I just shoved Carol's mailing address across the table to Betsey. She's passing it back to Western Friend.

Quakers were in my thoughts earlier today
, on an archived discussion list. I've been working with Marty, Tim and, by extension, the Yearly Meeting on matters of data base design. I'd call it "membership tracking" (a well known genre, with many templates available), except "member" has a specific meaning in the Friendly namespace, and our database tracks others besides them.

I go back to those anthropological concepts of "nuclear family" and "molecular family", suggesting a variety. The database fields also encode wishes upon death. Keep the Flickr Photostream alive? How about Facebook? Blogs? These might be family decisions, and yet some might wish to record their preferences in the meeting's electronic records.

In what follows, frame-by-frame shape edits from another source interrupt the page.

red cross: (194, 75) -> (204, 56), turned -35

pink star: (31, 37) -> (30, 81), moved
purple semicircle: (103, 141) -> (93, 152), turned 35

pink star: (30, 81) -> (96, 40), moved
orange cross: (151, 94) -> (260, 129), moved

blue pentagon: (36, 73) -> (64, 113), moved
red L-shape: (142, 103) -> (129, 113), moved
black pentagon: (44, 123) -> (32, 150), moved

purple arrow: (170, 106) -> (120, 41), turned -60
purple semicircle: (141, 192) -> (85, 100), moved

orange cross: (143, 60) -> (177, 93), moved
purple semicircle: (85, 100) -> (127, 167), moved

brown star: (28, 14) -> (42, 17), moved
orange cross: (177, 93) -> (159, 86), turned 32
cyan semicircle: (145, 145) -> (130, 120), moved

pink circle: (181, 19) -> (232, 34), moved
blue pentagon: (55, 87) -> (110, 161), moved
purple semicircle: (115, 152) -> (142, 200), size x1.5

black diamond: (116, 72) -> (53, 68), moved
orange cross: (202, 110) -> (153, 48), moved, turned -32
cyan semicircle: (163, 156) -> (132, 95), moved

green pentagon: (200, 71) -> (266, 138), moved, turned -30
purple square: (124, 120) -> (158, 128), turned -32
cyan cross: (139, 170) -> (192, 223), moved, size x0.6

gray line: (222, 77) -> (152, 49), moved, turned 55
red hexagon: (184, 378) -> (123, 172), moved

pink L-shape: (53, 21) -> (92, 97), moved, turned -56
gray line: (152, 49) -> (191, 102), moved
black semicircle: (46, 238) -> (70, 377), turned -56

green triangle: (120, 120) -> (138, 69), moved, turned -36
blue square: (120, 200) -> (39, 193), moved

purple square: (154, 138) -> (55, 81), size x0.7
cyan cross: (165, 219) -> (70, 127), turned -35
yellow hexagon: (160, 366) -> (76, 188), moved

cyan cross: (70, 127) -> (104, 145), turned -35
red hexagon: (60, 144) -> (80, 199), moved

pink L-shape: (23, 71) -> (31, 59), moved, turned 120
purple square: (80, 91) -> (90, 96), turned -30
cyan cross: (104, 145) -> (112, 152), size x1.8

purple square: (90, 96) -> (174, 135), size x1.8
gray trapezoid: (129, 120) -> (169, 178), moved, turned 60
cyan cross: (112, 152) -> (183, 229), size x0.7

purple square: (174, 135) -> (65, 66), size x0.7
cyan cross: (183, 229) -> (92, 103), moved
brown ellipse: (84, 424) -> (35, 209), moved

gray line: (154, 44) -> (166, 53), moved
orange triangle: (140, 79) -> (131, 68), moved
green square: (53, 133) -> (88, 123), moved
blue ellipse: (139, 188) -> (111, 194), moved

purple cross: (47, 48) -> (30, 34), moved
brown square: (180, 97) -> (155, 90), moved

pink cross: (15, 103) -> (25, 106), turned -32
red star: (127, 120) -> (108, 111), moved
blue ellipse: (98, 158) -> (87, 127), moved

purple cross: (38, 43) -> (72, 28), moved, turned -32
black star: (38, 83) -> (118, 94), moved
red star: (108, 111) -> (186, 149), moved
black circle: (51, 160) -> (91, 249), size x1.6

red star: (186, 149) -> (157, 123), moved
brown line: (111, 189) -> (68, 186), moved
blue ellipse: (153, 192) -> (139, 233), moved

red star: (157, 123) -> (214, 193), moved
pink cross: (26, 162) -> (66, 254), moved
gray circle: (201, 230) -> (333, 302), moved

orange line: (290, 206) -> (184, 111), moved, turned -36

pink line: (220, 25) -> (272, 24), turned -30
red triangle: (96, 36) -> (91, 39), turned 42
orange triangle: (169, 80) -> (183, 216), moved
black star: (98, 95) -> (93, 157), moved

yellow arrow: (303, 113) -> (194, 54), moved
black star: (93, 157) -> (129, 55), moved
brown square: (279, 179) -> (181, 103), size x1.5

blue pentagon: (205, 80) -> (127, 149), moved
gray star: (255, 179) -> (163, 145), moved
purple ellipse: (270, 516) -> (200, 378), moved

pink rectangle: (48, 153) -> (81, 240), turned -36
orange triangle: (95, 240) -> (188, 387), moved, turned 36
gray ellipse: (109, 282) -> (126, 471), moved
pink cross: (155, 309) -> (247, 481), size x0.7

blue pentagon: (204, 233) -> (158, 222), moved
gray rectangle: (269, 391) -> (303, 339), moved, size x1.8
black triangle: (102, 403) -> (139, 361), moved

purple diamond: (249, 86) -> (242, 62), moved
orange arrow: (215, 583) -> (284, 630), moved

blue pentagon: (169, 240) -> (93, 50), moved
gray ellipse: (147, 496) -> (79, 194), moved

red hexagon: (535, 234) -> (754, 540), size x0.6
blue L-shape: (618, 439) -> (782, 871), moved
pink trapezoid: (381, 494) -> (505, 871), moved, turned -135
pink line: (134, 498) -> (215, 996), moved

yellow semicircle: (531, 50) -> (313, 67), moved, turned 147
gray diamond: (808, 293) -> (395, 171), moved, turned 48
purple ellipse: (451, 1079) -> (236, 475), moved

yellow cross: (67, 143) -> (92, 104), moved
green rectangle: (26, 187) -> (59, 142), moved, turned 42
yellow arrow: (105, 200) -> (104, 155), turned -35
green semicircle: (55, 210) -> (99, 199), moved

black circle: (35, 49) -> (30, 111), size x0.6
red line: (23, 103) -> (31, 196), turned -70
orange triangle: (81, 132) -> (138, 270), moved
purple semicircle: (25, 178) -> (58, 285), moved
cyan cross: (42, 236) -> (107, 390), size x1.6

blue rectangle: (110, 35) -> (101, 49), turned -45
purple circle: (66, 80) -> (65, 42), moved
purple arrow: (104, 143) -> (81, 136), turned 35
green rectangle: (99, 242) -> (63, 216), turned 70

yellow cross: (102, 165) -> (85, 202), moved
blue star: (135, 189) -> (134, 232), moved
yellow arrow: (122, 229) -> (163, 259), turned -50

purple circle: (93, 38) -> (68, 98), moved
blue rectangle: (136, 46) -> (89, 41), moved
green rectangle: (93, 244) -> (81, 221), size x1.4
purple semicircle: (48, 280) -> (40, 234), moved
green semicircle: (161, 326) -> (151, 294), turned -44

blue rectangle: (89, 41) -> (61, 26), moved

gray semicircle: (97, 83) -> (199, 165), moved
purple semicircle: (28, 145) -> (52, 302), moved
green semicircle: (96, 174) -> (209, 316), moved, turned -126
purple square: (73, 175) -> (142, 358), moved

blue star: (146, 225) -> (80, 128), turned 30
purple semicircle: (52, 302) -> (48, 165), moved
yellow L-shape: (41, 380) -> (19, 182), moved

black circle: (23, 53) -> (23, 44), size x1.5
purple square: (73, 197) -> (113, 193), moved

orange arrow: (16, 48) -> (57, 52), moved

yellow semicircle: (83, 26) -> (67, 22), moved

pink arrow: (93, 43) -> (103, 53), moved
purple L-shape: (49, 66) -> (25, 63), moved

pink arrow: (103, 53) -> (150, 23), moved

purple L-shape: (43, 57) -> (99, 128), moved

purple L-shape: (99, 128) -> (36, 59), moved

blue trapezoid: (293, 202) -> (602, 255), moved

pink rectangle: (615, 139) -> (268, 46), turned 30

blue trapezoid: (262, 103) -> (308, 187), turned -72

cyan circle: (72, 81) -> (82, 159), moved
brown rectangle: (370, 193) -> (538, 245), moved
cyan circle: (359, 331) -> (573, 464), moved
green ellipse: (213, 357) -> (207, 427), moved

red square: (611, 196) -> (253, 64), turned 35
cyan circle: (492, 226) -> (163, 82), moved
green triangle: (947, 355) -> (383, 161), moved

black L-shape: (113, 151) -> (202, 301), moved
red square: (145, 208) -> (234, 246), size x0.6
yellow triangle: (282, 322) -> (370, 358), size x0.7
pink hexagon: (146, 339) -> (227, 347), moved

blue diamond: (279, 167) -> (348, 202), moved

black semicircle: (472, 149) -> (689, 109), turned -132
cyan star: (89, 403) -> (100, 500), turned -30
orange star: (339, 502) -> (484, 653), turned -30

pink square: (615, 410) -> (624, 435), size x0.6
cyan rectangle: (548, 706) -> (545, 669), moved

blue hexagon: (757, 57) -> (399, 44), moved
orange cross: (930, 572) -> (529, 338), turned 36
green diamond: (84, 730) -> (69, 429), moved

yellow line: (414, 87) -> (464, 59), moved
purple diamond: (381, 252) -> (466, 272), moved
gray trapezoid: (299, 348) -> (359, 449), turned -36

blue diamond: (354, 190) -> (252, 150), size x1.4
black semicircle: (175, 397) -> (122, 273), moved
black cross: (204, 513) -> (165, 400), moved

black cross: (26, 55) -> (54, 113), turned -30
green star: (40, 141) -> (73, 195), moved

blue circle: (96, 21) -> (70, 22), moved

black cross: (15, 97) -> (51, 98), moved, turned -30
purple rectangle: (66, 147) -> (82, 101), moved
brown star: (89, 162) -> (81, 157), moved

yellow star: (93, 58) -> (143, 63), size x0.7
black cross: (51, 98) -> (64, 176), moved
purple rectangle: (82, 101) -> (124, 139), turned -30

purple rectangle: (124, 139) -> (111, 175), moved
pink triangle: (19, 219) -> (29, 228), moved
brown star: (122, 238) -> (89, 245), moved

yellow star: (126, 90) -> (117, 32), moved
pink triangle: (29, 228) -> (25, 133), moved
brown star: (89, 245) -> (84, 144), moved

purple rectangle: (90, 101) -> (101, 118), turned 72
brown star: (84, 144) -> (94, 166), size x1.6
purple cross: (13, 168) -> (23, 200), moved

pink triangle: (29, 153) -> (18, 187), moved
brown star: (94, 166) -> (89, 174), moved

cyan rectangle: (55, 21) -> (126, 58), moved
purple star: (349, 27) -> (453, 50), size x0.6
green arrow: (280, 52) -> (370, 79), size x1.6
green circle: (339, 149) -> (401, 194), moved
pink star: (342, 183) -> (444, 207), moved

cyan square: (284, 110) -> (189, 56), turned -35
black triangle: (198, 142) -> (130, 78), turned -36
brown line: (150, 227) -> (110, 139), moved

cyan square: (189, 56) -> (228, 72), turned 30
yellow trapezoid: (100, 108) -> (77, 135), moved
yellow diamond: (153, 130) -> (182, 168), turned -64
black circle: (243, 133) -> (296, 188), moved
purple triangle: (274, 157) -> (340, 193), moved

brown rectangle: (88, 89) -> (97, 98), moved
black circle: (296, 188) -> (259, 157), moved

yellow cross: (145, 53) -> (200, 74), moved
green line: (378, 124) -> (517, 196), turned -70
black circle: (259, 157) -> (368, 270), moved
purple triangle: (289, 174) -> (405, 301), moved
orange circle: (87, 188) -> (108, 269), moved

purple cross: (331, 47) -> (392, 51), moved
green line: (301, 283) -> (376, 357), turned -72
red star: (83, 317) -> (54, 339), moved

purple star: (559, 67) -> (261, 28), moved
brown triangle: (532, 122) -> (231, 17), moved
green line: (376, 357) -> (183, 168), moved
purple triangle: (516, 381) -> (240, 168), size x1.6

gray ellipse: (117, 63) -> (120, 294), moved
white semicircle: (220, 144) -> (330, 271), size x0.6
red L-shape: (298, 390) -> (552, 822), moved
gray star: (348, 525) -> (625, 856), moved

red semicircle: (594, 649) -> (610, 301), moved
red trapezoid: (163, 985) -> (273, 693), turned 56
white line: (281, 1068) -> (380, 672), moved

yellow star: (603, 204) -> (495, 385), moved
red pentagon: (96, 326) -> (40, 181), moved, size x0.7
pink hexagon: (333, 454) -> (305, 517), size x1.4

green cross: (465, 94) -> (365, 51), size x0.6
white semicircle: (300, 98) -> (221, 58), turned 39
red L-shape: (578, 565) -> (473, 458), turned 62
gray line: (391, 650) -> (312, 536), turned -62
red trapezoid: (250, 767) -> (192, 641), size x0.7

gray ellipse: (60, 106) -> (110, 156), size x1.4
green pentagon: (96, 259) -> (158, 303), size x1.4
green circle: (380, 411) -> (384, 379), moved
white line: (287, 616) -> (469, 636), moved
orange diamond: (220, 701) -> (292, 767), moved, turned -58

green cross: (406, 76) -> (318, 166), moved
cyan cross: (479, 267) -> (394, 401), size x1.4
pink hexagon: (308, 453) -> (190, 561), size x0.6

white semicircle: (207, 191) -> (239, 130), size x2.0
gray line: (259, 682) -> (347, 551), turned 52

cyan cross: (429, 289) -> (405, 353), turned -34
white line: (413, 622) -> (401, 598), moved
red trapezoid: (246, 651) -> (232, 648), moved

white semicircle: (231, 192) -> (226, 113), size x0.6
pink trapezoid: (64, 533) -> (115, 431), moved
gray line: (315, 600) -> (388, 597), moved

A blog is a lot like a Quaker journal -- some treat these concepts quasi-synonymously.

An Overseers or Oversight Meeting is a fairly confidential process. In the theory of operating system design (thinking of Unix or one of those), a "process" is a pretty well defined notion.

Cross-pollination twixt Quakers and geeks is not an especially surprising development. Any memologist (memeticist) -- a student of memes and their propagation and association (into "memeplexes"?) -- could have predicted this outcome. Hari Seldon maybe (a fictional character).

We have a couple memberships up for consideration. The process here is for Oversight to accept a letter from an individual requesting this status, upon which a Clearness Committee may be formed for meeting with that individual.

If membership is recommended, then Oversight brings the matter before the Monthly Business Meeting for seasoning. Final approval, if obtained, will be minuted a month later by this same Business Meeting. Those with doubts or concerns may in the meantime communicate these to Oversight (not the Clearness Committee, which dissolves upon submitting a recommendation).

Some of us may be heading to Nicaragua next year. This place isn't labeled on all of our maps, but on many of them it is. Most of us are geographically literate enough to place most nations, given a jigsaw puzzle challenge (might be of wood, a present under the Christmas tree). I even know where Bhutan goes, and Lesotho, and Lithuania, and Borneo (all places I've been).

We do tend to talk about death and dying a lot, in these Oversight Meetings. Perhaps not surprisingly, we're somewhat older adults. As in most subcultures, it tends to fall to the elders to grapple with these equations. Younger people pull some weight though (we speak of "weighty friends"). Death is a phenomenon for all ages. We are holding Tina's family in the light. Thank you for your friendship, Peter Saint James, and letting me read your book.

I mentioned caskets were available from the Costco website, suggested we might stock up in the basement. Betsey recommended cremation. You can get urns from there too.